3. Come si discute del nucleare? O meglio, quando si discute del nucleare, di cosa si discute. La questione nucleare, in Italia, non è conseguente a Chernobyl. Risale agli anni ‘60, allo scandalo e al processo a carico di Felice Ippolito. Ma noi del caso Ippolito e del mancato sviluppo italiano negli ultimi quarant’anni, ne abbiamo discusso con cognizione di causa oppure no? In che modo abbiamo affrontato il problema della costruzione dei siti e di una cultura dell’impatto che non c’è? Parlare di nucleare non comporta forse una stretta relazione con la storia della paura? E allora perché non parlarne esplicitamente? O, ancora, perché non parlare di una scelta energetica che punta su un sistema di scambio con altre economie nazionali? Con quali? Con quali idee di politiche internazionali?
4. Infine, quando parliamo di cultura scientifica, in realtà parliamo di scuola. Al centro del problema sta certamente la questione della riforma scolastica: quaranta anni di abbozzi di riforme non hanno prodotto una maggiore conoscenza, al contrario hanno spesso determinato una crescente marginalità della scienza.

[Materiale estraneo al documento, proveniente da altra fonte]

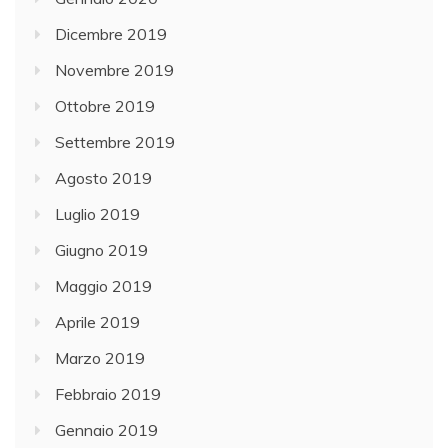
Dicembre 2019
Novembre 2019
Ottobre 2019
Settembre 2019
Agosto 2019
Luglio 2019
Giugno 2019
Maggio 2019
Aprile 2019
Marzo 2019
Febbraio 2019
Gennaio 2019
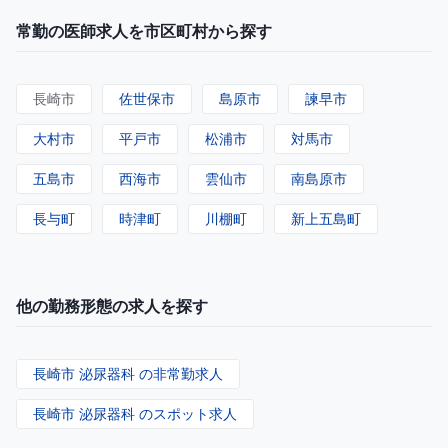
常勤の医師求人を市区町村から探す
長崎市
佐世保市
島原市
諫早市
大村市
平戸市
松浦市
対馬市
五島市
西海市
雲仙市
南島原市
長与町
時津町
川棚町
新上五島町
他の勤務形態の求人を探す
長崎市 泌尿器科 の非常勤求人
長崎市 泌尿器科 のスポット求人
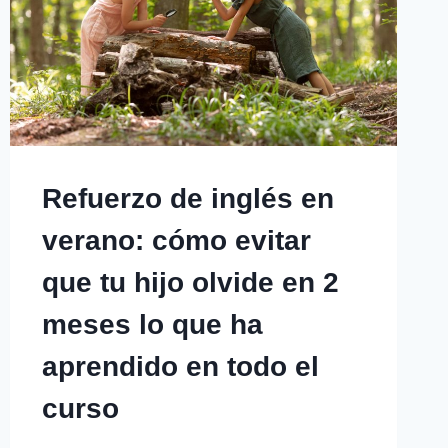
Refuerzo de inglés en
verano: cómo evitar
que tu hijo olvide en 2
meses lo que ha
aprendido en todo el
curso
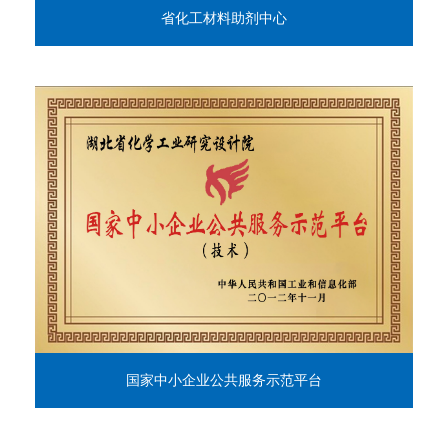
省化工材料助剂中心
国家中小企业公共服务示范平台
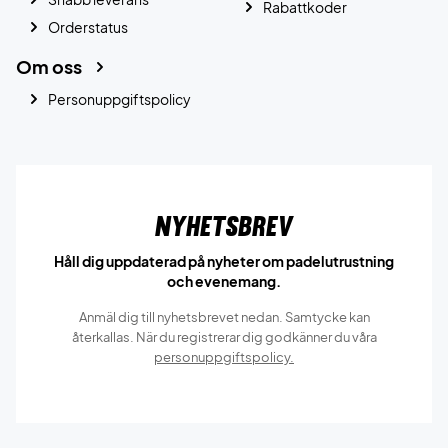
Rabattkoder
Orderstatus
Om oss
Personuppgiftspolicy
Nyhetsbrev
Håll dig uppdaterad på nyheter om padelutrustning
och evenemang.
Anmäl dig till nyhetsbrevet nedan. Samtycke kan
återkallas. När du registrerar dig godkänner du våra
personuppgiftspolicy.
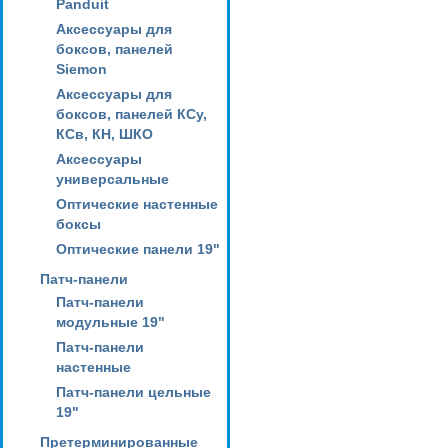
Panduit
Аксессуары для
боксов, панелей
Siemon
Аксессуары для
боксов, панелей КСу,
КСв, КН, ШКО
Аксессуары
универсальные
Оптические настенные
боксы
Оптические панели 19"
Патч-панели
Патч-панели
модульные 19"
Патч-панели
настенные
Патч-панели цельные
19"
Претерминированные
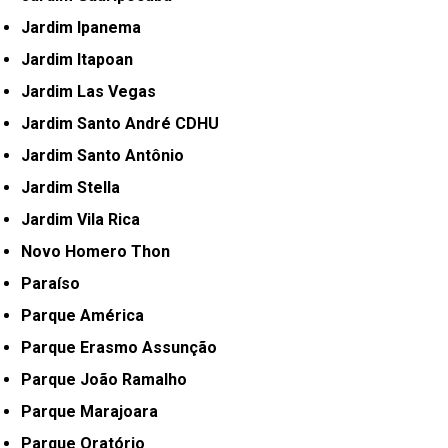
Jardim Ipanema
Jardim Itapoan
Jardim Las Vegas
Jardim Santo André CDHU
Jardim Santo Antônio
Jardim Stella
Jardim Vila Rica
Novo Homero Thon
Paraíso
Parque América
Parque Erasmo Assunção
Parque João Ramalho
Parque Marajoara
Parque Oratório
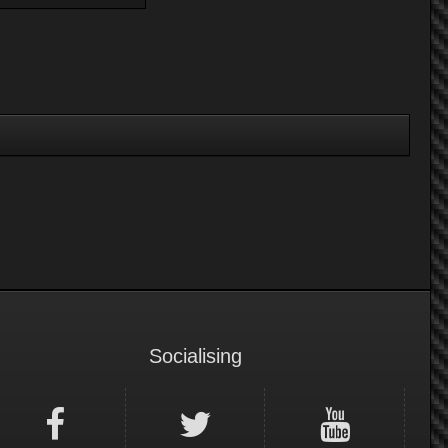
Socialising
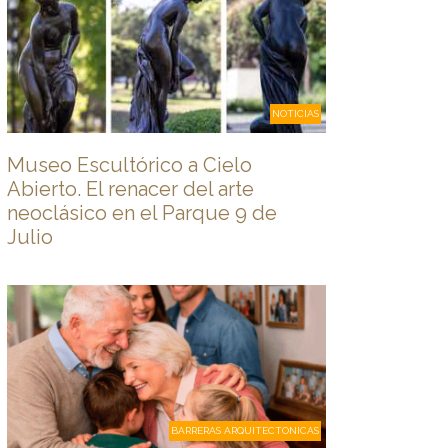
NOTICIAS
Museo Escultórico a Cielo
Abierto. El renacer del arte
neoclásico en el Parque 9 de
Julio
BARRERAS ARQUITECTONICAS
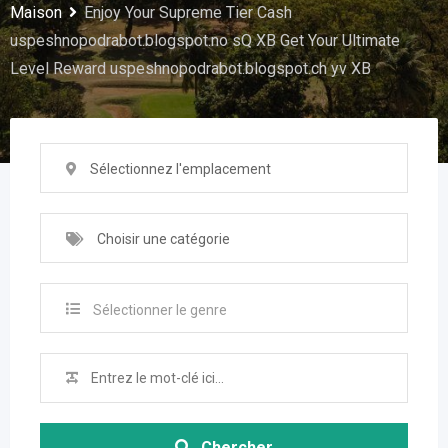
Maison
Enjoy Your Supreme Tier Cash
uspeshnopodrabot.blogspot.no sQ XB Get Your Ultimate
Level Reward uspeshnopodrabot.blogspot.ch yv XB
Sélectionnez l'emplacement
Choisir une catégorie
Sélectionner le genre
Chercher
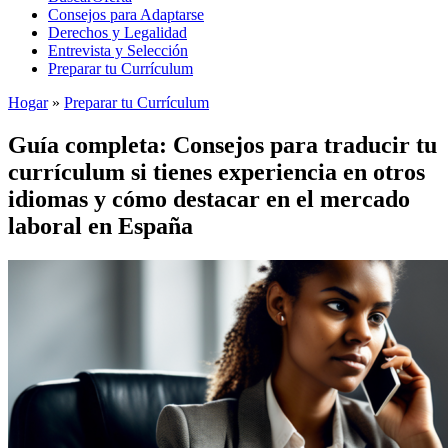
Consejos para Adaptarse
Derechos y Legalidad
Entrevista y Selección
Preparar tu Currículum
Hogar
»
Preparar tu Currículum
Guía completa: Consejos para traducir tu
currículum si tienes experiencia en otros
idiomas y cómo destacar en el mercado
laboral en España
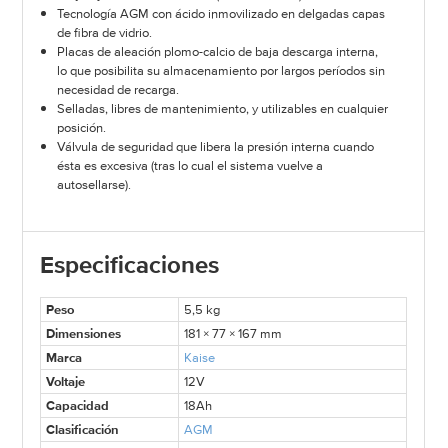
Tecnología AGM con ácido inmovilizado en delgadas capas
de fibra de vidrio.
Placas de aleación plomo-calcio de baja descarga interna,
lo que posibilita su almacenamiento por largos períodos sin
necesidad de recarga.
Selladas, libres de mantenimiento, y utilizables en cualquier
posición.
Válvula de seguridad que libera la presión interna cuando
ésta es excesiva (tras lo cual el sistema vuelve a
autosellarse).
Especificaciones
Peso
5,5 kg
Dimensiones
181 × 77 × 167 mm
Marca
Kaise
Voltaje
12V
Capacidad
18Ah
Clasificación
AGM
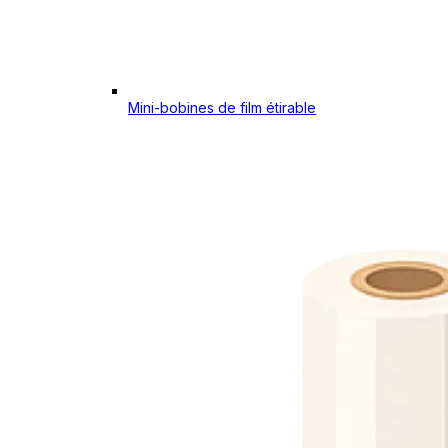
Mini-bobines de film étirable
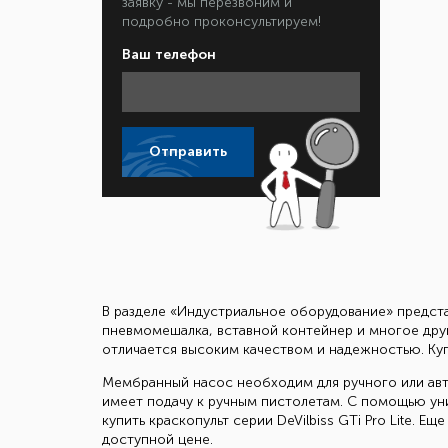
заявку - мы перезвоним и
подробно проконсультируем!
Ваш телефон
Отправить
В разделе «Индустриальное оборудование» предст
пневмомешалка, вставной контейнер и многое друго
отличается высоким качеством и надежностью. Ку
Мембранный насос необходим для ручного или авт
имеет подачу к ручным пистолетам. С помощью ун
купить краскопульт серии DeVilbiss GTi Pro Lite. 
доступной цене.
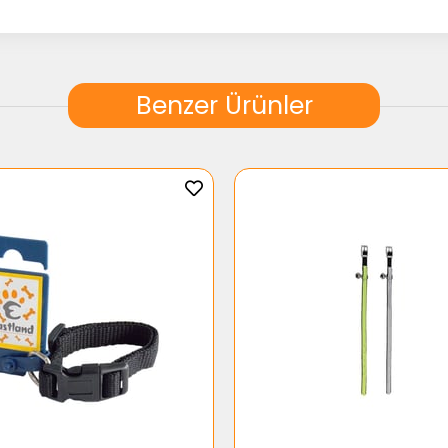
Benzer Ürünler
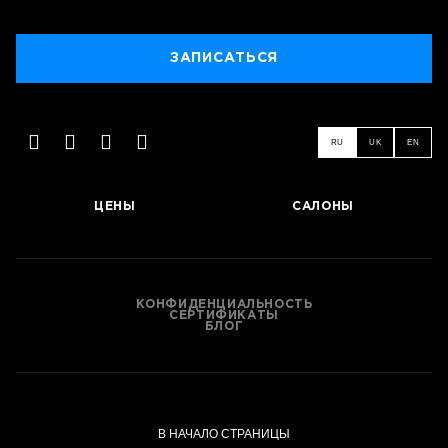
ЗАПИСАТЬСЯ
RU
UK
EN
ЗАПИСАТЬСЯ
ЦЕНЫ
САЛОНЫ
КОНФИДЕНЦИАЛЬНОСТЬ
СЕРТИФИКАТЫ
БЛОГ
В НАЧАЛО СТРАНИЦЫ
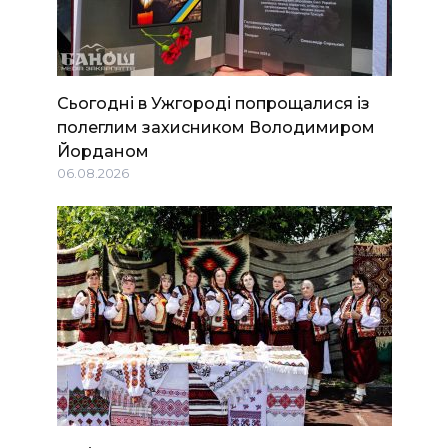
Сьогодні в Ужгороді попрощалися із
полеглим захисником Володимиром
Йорданом
06.08.2026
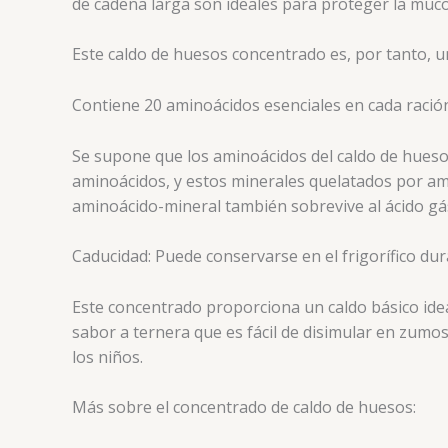
de cadena larga son ideales para proteger la mucos
Este caldo de huesos concentrado es, por tanto, un
Contiene 20 aminoácidos esenciales en cada ración 
Se supone que los aminoácidos del caldo de hueso
aminoácidos, y estos minerales quelatados por a
aminoácido-mineral también sobrevive al ácido gás
Caducidad: Puede conservarse en el frigorífico du
Este concentrado proporciona un caldo básico idea
sabor a ternera que es fácil de disimular en zumos
los niños.
Más sobre el concentrado de caldo de huesos:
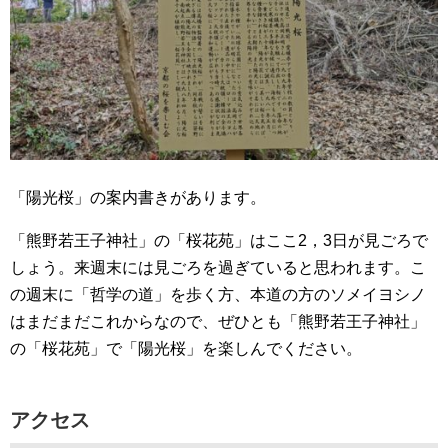
「陽光桜」の案内書きがあります。
「熊野若王子神社」の「桜花苑」はここ2，3日が見ごろで
しょう。来週末には見ごろを過ぎていると思われます。こ
の週末に「哲学の道」を歩く方、本道の方のソメイヨシノ
はまだまだこれからなので、ぜひとも「熊野若王子神社」
の「桜花苑」で「陽光桜」を楽しんでください。
アクセス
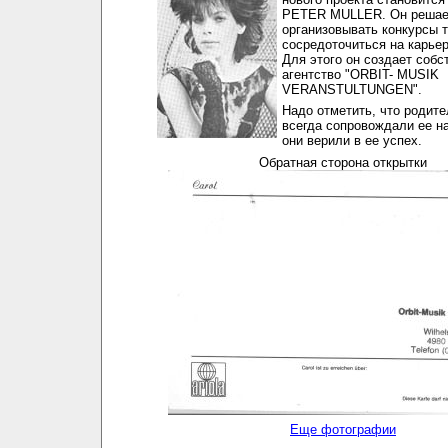
PETER MULLER. Он решае
организовывать конкурсы 
сосредоточиться на карьер
Для этого он создает собс
агентство "ORBIT- MUSIK
VERANSTULTUNGEN".
Надо отметить, что родит
всегда сопровождали ее на
они верили в ее успех.
Обратная сторона открытки
Еще фотографии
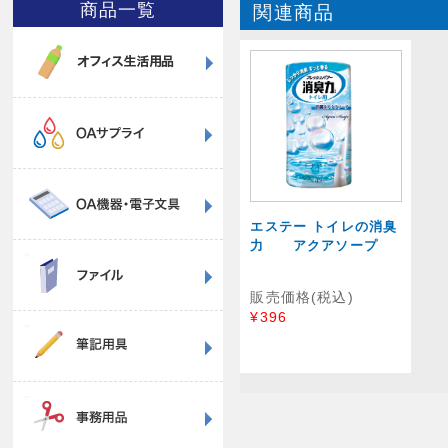
商品一覧
関連商品
エステー トイレの消臭
力 アクアソープ
販売価格(税込)
¥396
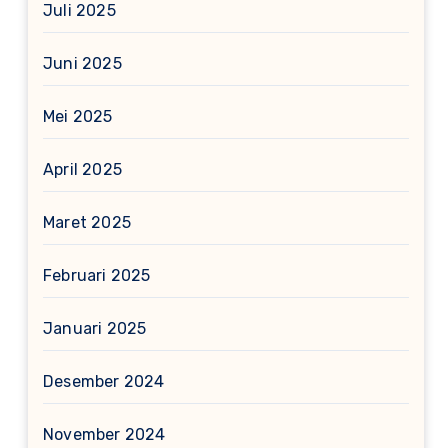
Juli 2025
Juni 2025
Mei 2025
April 2025
Maret 2025
Februari 2025
Januari 2025
Desember 2024
November 2024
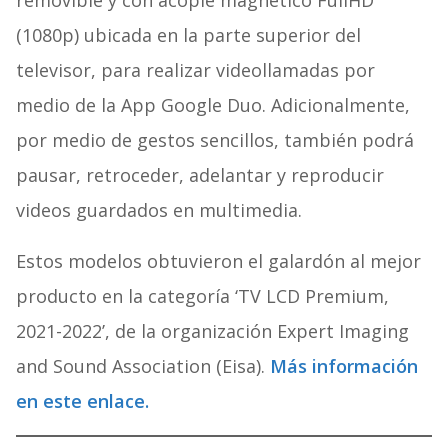
removible y con acople magnético FullHD
(1080p) ubicada en la parte superior del
televisor, para realizar videollamadas por
medio de la App Google Duo.
Adicionalmente,
por medio de gestos sencillos, también podrá
pausar, retroceder, adelantar y reproducir
videos guardados en multimedia.
Estos modelos obtuvieron el galardón al mejor
producto en la categoría ‘TV LCD Premium,
2021-2022’, de la organización Expert Imaging
and Sound Association (Eisa).
Más información
en este enlace.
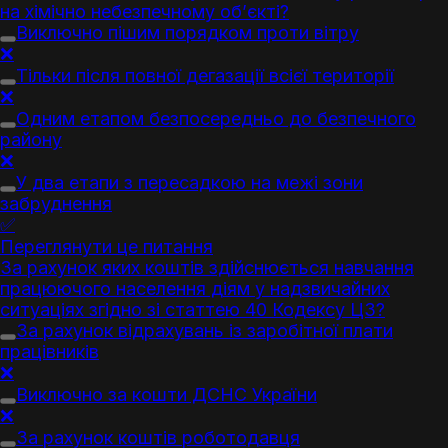
на хімічно небезпечному об’єкті?
Виключно пішим порядком проти вітру
❌
Тільки після повної дегазації всієї території
❌
Одним етапом безпосередньо до безпечного
району
❌
У два етапи з пересадкою на межі зони
забруднення
✅
Переглянути це питання
За рахунок яких коштів здійснюється навчання
працюючого населення діям у надзвичайних
ситуаціях згідно зі статтею 40 Кодексу ЦЗ?
За рахунок відрахувань із заробітної плати
працівників
❌
Виключно за кошти ДСНС України
❌
За рахунок коштів роботодавця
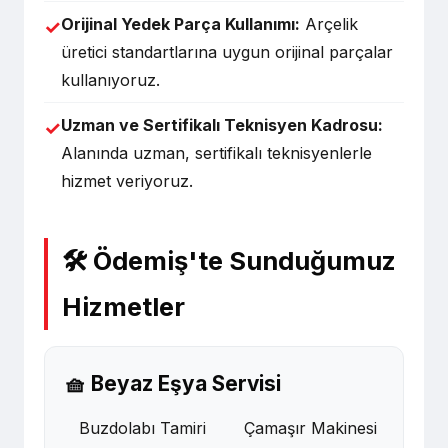
Orijinal Yedek Parça Kullanımı:
Arçelik
✓
üretici standartlarına uygun orijinal parçalar
kullanıyoruz.
Uzman ve Sertifikalı Teknisyen Kadrosu:
✓
Alanında uzman, sertifikalı teknisyenlerle
hizmet veriyoruz.
🛠️ Ödemiş'te Sunduğumuz
Hizmetler
🧺 Beyaz Eşya Servisi
Buzdolabı Tamiri
Çamaşır Makinesi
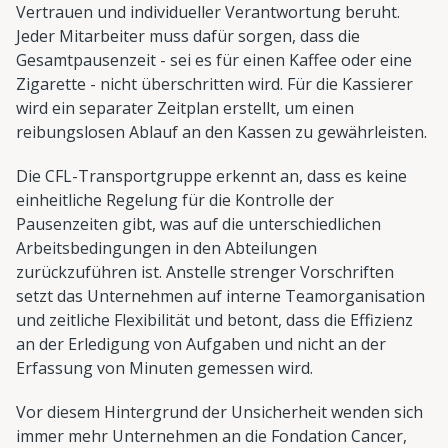
Vertrauen und individueller Verantwortung beruht.
Jeder Mitarbeiter muss dafür sorgen, dass die
Gesamtpausenzeit - sei es für einen Kaffee oder eine
Zigarette - nicht überschritten wird. Für die Kassierer
wird ein separater Zeitplan erstellt, um einen
reibungslosen Ablauf an den Kassen zu gewährleisten.
Die CFL-Transportgruppe erkennt an, dass es keine
einheitliche Regelung für die Kontrolle der
Pausenzeiten gibt, was auf die unterschiedlichen
Arbeitsbedingungen in den Abteilungen
zurückzuführen ist. Anstelle strenger Vorschriften
setzt das Unternehmen auf interne Teamorganisation
und zeitliche Flexibilität und betont, dass die Effizienz
an der Erledigung von Aufgaben und nicht an der
Erfassung von Minuten gemessen wird.
Vor diesem Hintergrund der Unsicherheit wenden sich
immer mehr Unternehmen an die Fondation Cancer,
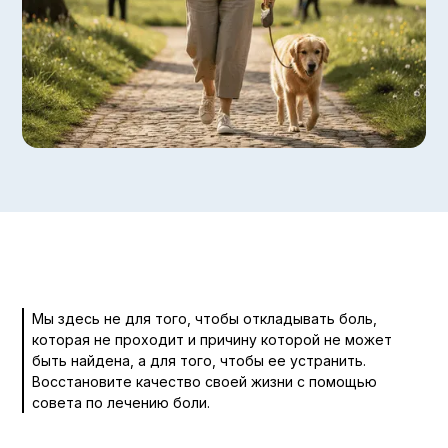
Мы здесь не для того, чтобы откладывать боль,
которая не проходит и причину которой не может
быть найдена, а для того, чтобы ее устранить.
Восстановите качество своей жизни с помощью
совета по лечению боли.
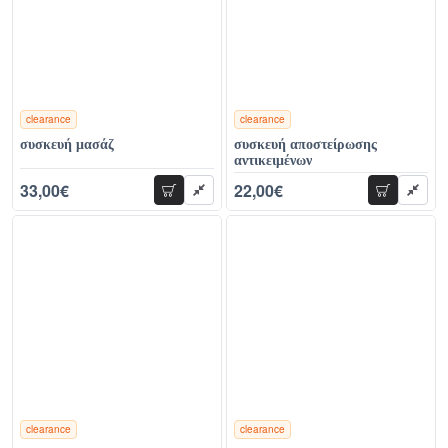
clearance
clearance
χρώματα
χρώματα
συσκευή μασάζ
συσκευή αποστείρωσης
αντικειμένων
33,00€
22,00€
προσθήκη
προσθήκη
56,00€
46,00€
clearance
clearance
χρώματα
χρώματα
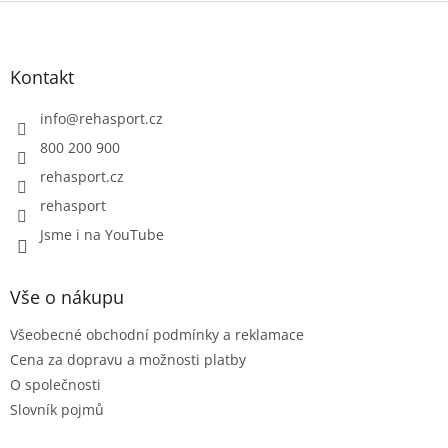
Z
á
p
a
Kontakt
t
í
info
@
rehasport.cz
800 200 900
rehasport.cz
rehasport
Jsme i na YouTube
Vše o nákupu
Všeobecné obchodní podmínky a reklamace
Cena za dopravu a možnosti platby
O společnosti
Slovník pojmů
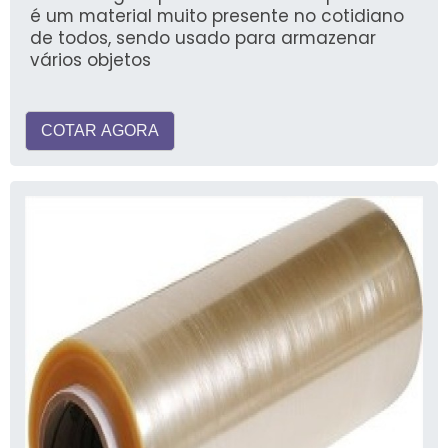
é um material muito presente no cotidiano
de todos, sendo usado para armazenar
vários objetos
COTAR AGORA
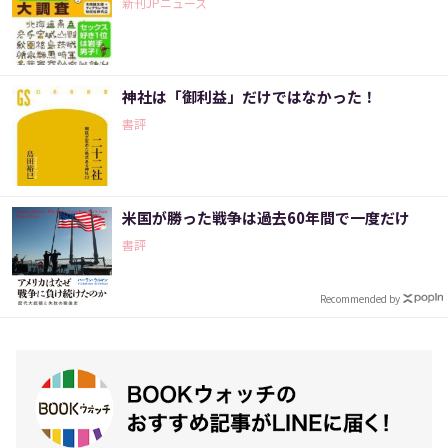
新刊JPニュース
神社は「御利益」だけではなかった！
書評
米国が勝った戦争は過去60年間で一度だけ
書評
Recommended by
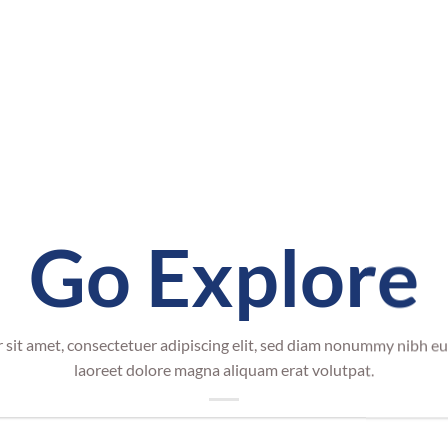
Go Explore
sit amet, consectetuer adipiscing elit, sed diam nonummy nibh eu
laoreet dolore magna aliquam erat volutpat.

Non è solo questione di quante ore si dedichino alla fisica, alla biologia o all’informatica. Il nodo è se il modello culturale sul quale si costruisce il sapere scolastico italiano medio sia o no in grado di affrontare la questione della scienza. Informatizzare il sistema scolastico italiano non sarebbe certo privo di significato, e tuttavia il problema centrale è quello di definire cosa venga ritenuto “sapere”. Una cultura che non si oppone alla scienza significa acquisire una mentalità in cui pensare equivale a dubitare, in cui lo scetticismo è superiore alla cultura dell’a priori: dove la linea Bacone-Spinoza-Shaftesbury-Hume-Berkeley-Ferguson-Smith sia considerata sapere e non una mera curiosità. Dove lo sperimentalismo abbia tanti spazi quanti l’idealismo e dove il dubbio e il sapere sperimentale godano della stessa considerazione dell’ “idea” della fede. Dove discutere di religione non sia discutere di teologia ma di sociologia della religione, inserendo infine Max Weber tra quel che bisogna sapere quando si tratta di religione e modernità. Dove il paradigma che fonda il sapere scientifico sia acquisito con la stessa dignità del sapere umanistico, e Darwin cessi di essere visto come un signore stravagante.
Parafrasando Croce, il problema che oggi i moderni hanno davanti non è perché non possiamo non dirci cristiani, ma perché i moderni non possono non dirsi scozzesi. Ne vogliamo parlare o continuiamo a fare spallucce?